| Task requirements |
Transcribe only the lines in the data below falling between the line with "Find the location of a particular element." and the line with "The width and", including those two lines, and leave out any picture.

| Listed entries |
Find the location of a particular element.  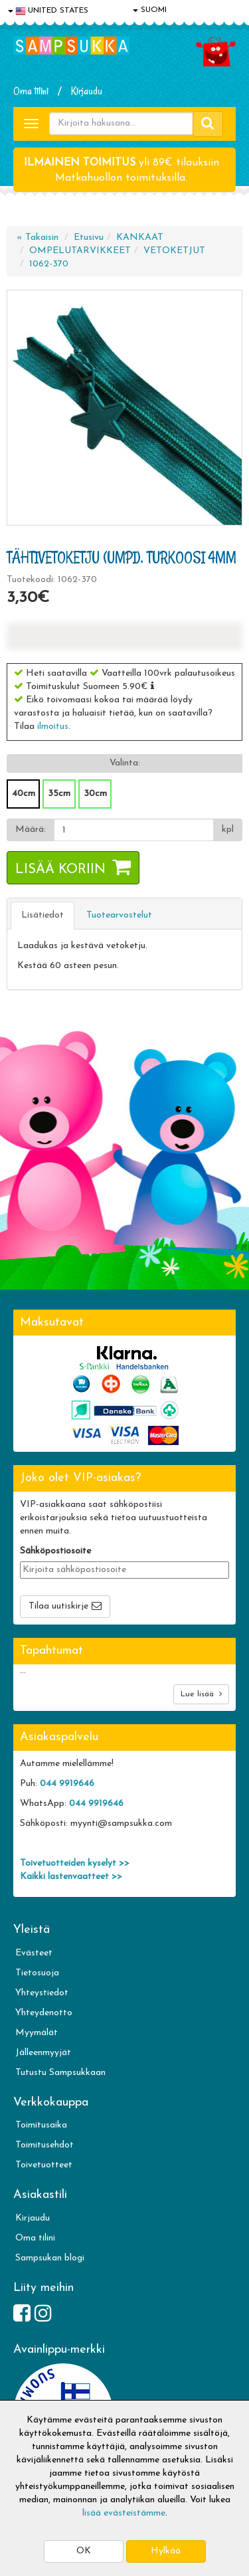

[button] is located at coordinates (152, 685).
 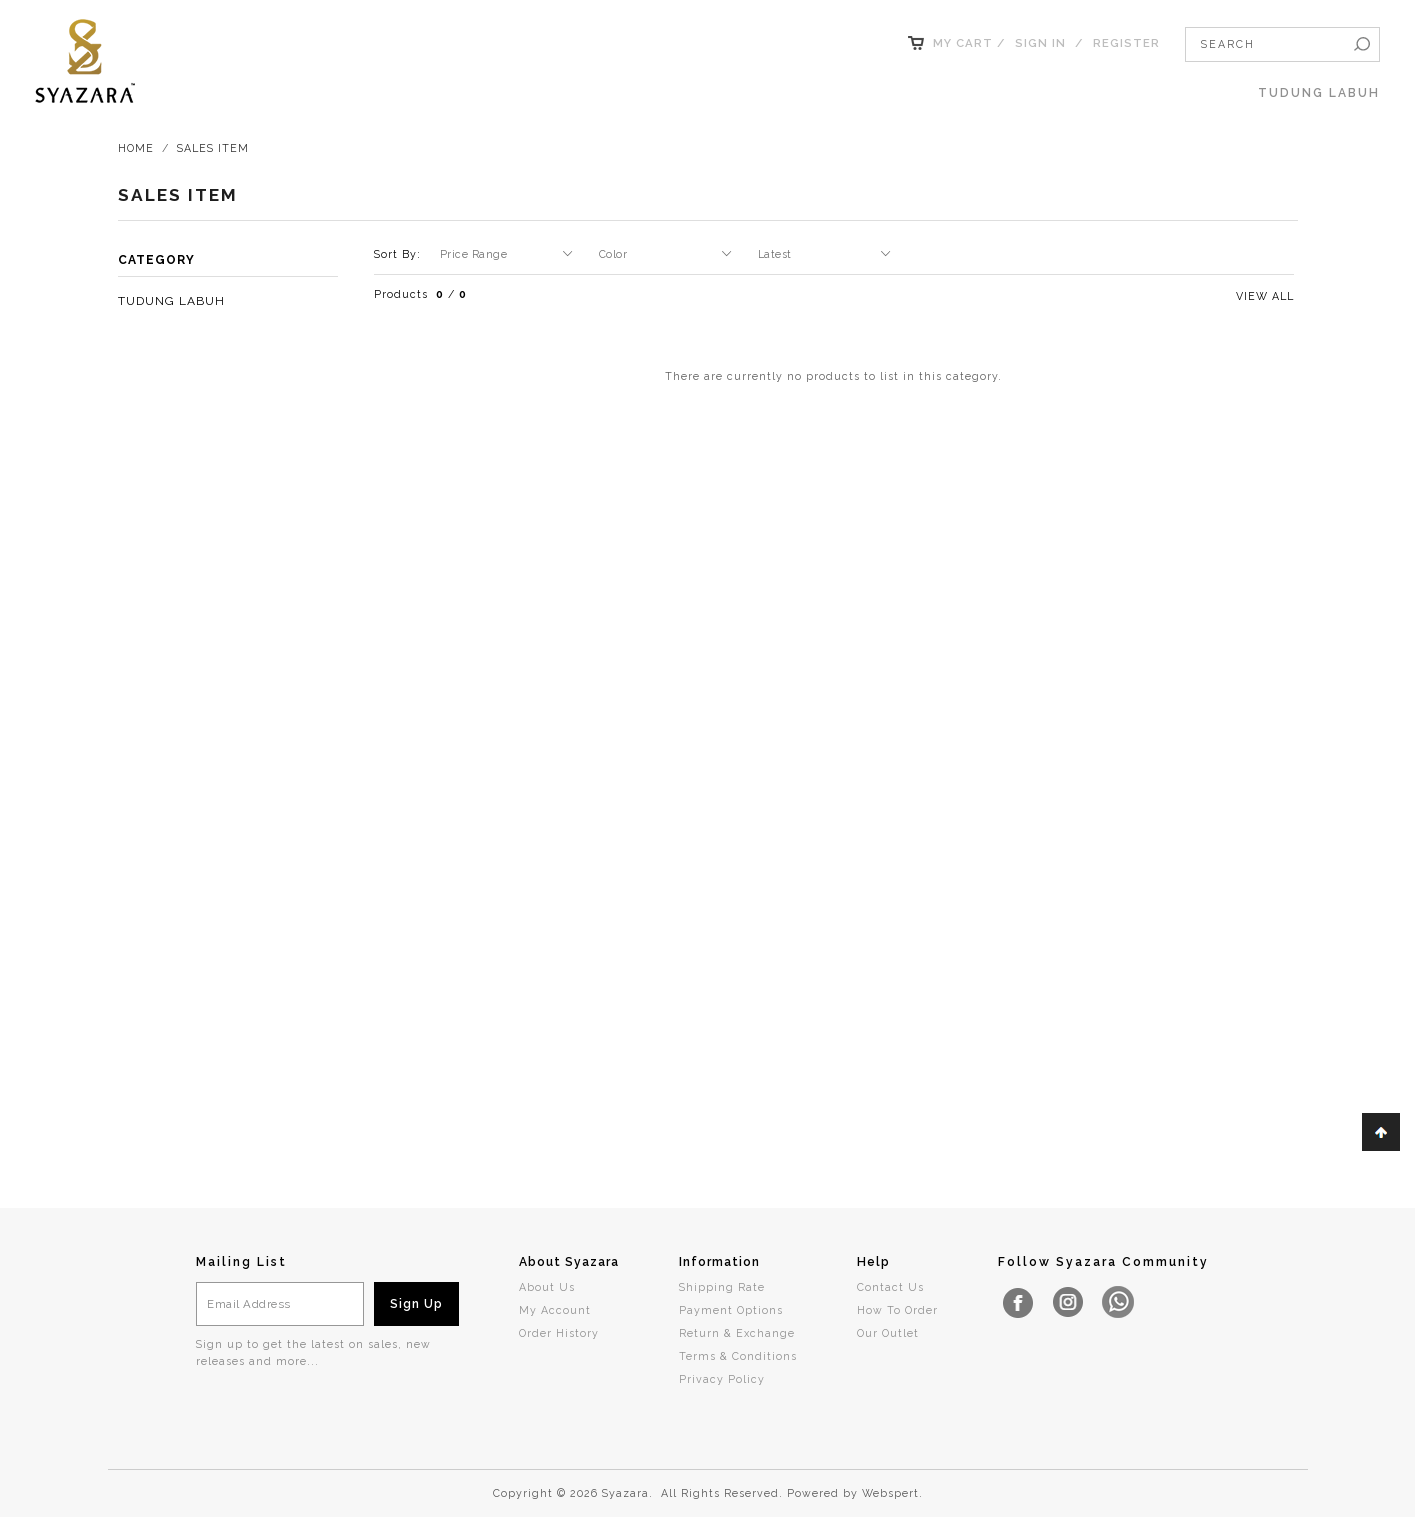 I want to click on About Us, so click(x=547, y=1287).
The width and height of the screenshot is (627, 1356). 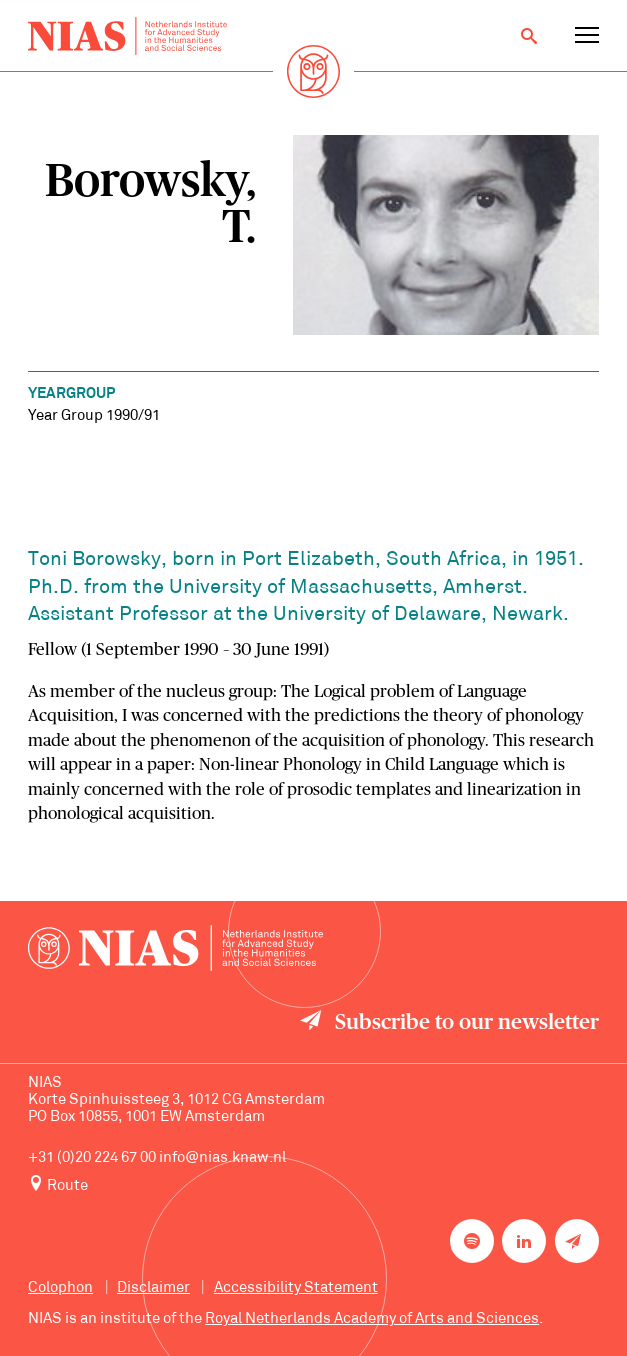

* * *

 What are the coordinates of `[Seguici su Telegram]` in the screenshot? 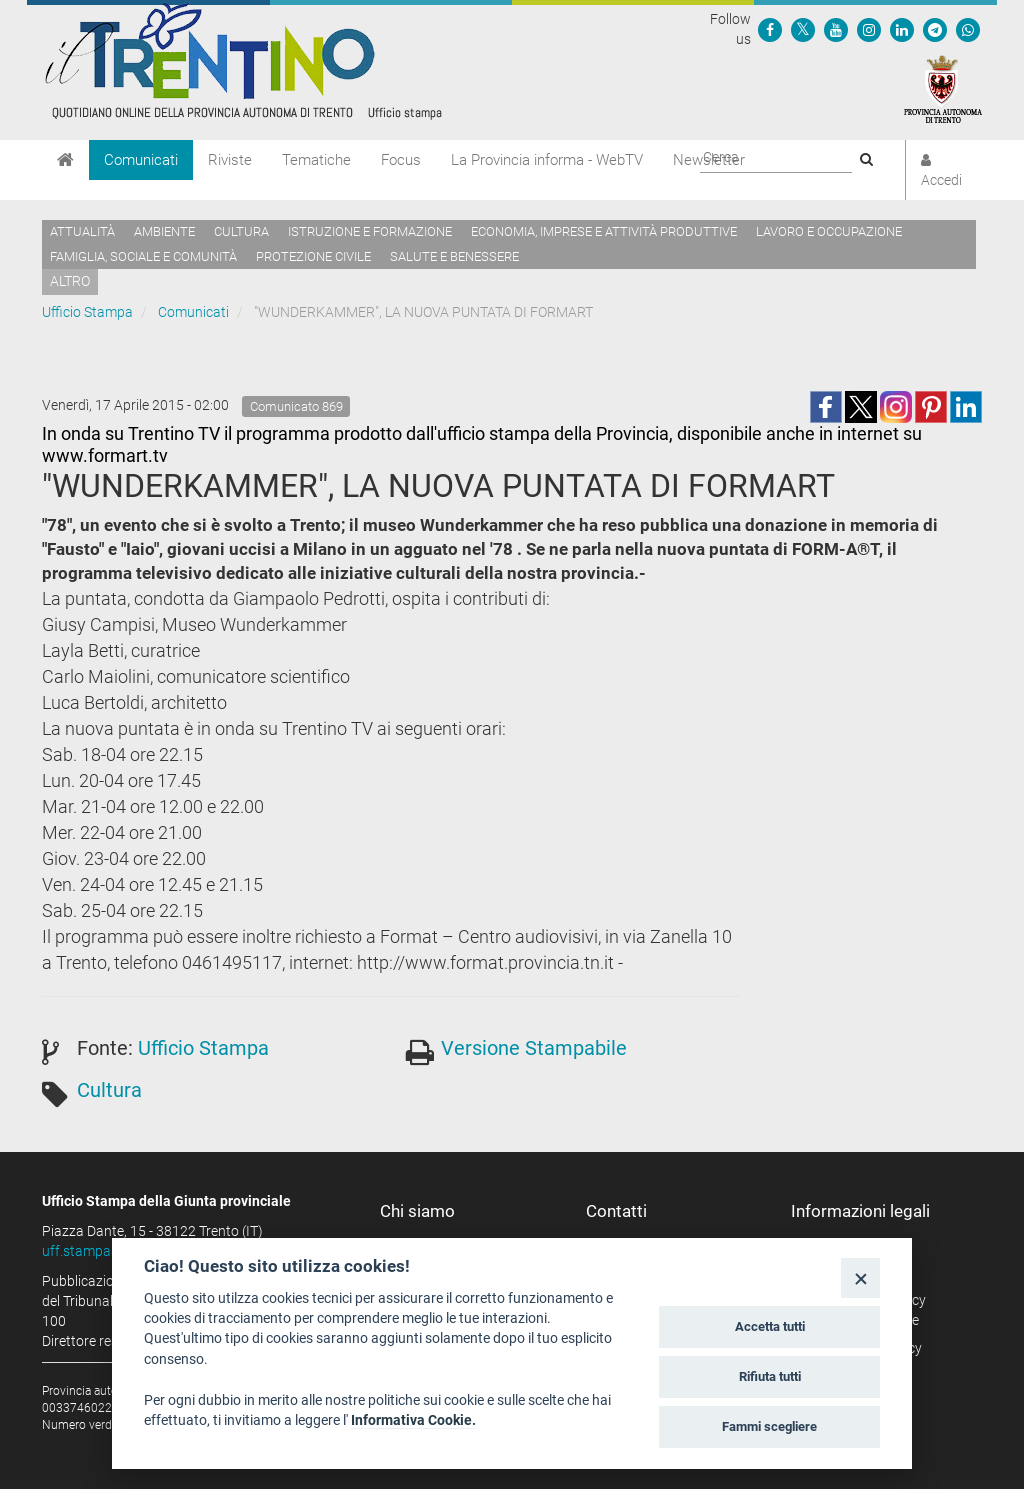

---

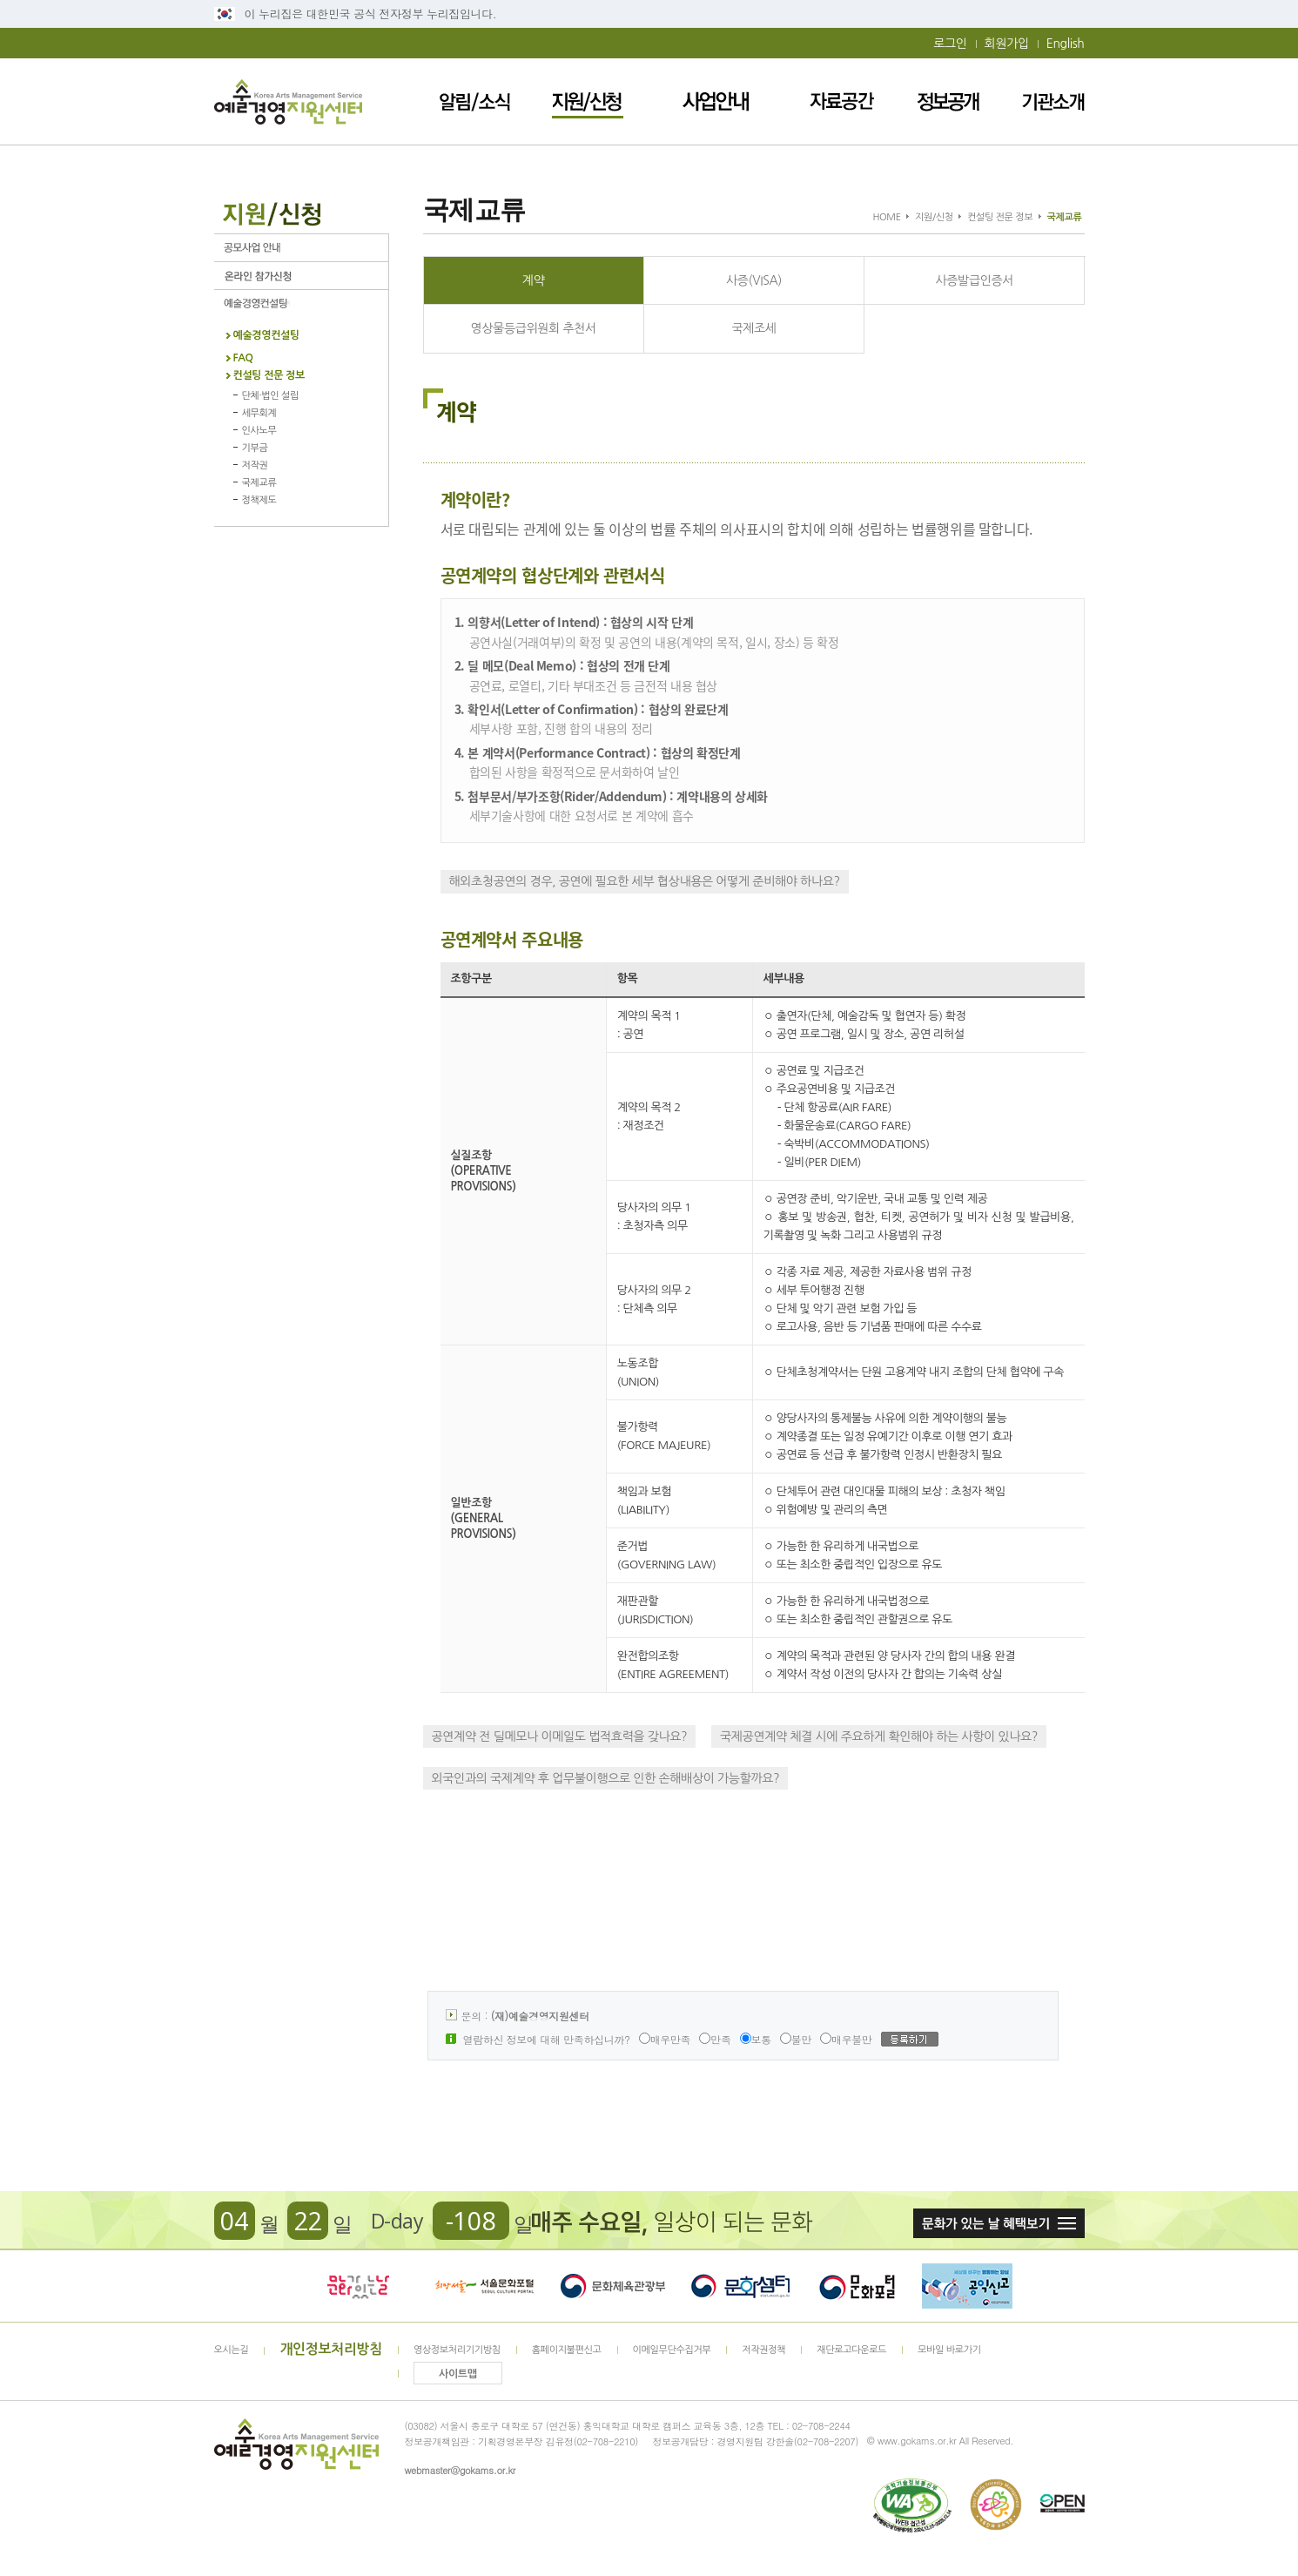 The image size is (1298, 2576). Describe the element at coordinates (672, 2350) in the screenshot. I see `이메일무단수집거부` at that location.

| Exercise response |
Find the location of a particular element.  

[button] is located at coordinates (152, 685).
  I want to click on About Us, so click(x=547, y=1287).
The width and height of the screenshot is (627, 1356). 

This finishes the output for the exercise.